(Transcribed page contents)
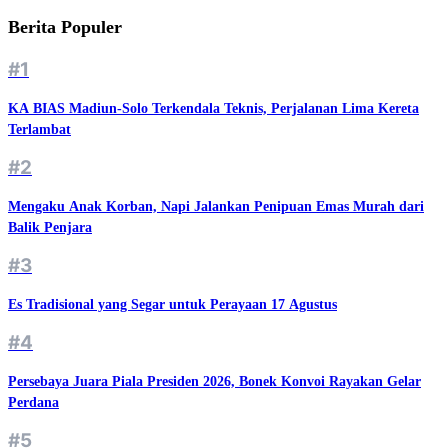
Berita Populer
#1
KA BIAS Madiun-Solo Terkendala Teknis, Perjalanan Lima Kereta
Terlambat
#2
Mengaku Anak Korban, Napi Jalankan Penipuan Emas Murah dari
Balik Penjara
#3
Es Tradisional yang Segar untuk Perayaan 17 Agustus
#4
Persebaya Juara Piala Presiden 2026, Bonek Konvoi Rayakan Gelar
Perdana
#5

#### [What the exercise asks]
Copy each entry exactly as written, and drop the pictures from the copy.

#### [Response to this exercise]
Berita Populer
#1
KA BIAS Madiun-Solo Terkendala Teknis, Perjalanan Lima Kereta
Terlambat
#2
Mengaku Anak Korban, Napi Jalankan Penipuan Emas Murah dari
Balik Penjara
#3
Es Tradisional yang Segar untuk Perayaan 17 Agustus
#4
Persebaya Juara Piala Presiden 2026, Bonek Konvoi Rayakan Gelar
Perdana
#5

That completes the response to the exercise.